Elasticsearch uses an inverted index — maps terms to document IDs. "biryani" → [doc1, doc3, doc7]. Fuzzy matching handles typos. BM25 ranking returns results sorted by relevance.

Elasticsearch whenever you need full-text search, ranked results, or typo tolerance. Never use SQL LIKE for search at scale.

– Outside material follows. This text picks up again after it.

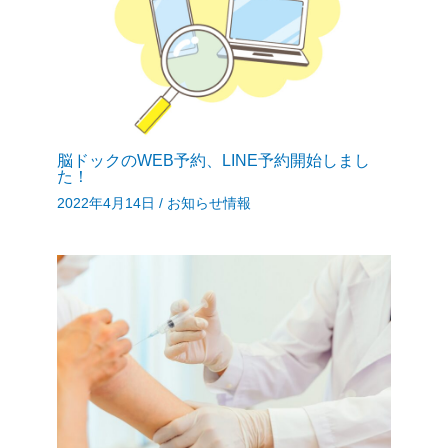
脳ドックのWEB予約、LINE予約開始しまし
た！
2022年4月14日
/
お知らせ情報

Complete decision reference#

Use case Database Core reason
User accounts, structured data SQL (PostgreSQL) Constraints, relationships, fixed schema
Sessions, tokens, rate limiting, caching Redis In-memory speed, TTL built-in, O(1)
Product catalog, flexible attributes Document (MongoDB) Dynamic schema, nested objects, rich queries
Write-heavy, time-ordered, massive scale Cassandra LSM writes, partition+cluster key
Multi-hop relationship traversal Graph (Neo4j) Edges as first-class citizens, no joins
Large files, media, backups S3 + SQL Blob for bytes, SQL for metadata
Global strong consistency + SQL NewSQL (Spanner) TrueTime, external consistency, horizontal scale
Full-text search, ranking, typos Elasticsearch Inverted index, BM25, fuzzy match

One-line decision rules#

  • SQL — default choice. Structured data, relationships, constraints. Move away only with a specific reason.
  • Redis — anything needing sub-millisecond speed, TTL, or simple key→value. Sessions, cache, rate limiting.
  • MongoDB — flexible or nested data where schema changes frequently. Product catalogs, user profiles, CMS.
  • Cassandra — write-heavy, time-ordered data at massive scale. Messages, IoT, event logs.
  • Neo4j — when relationship traversal is the primary operation. Social graphs, fraud detection, recommendations.
  • S3 — large binary files. Never store files in a DB.
  • Spanner/Aurora/Cosmos — global SQL with strong consistency. Payments, banking, collaborative tools.
  • Elasticsearch — full-text search with ranking. Never use SQL LIKE at scale.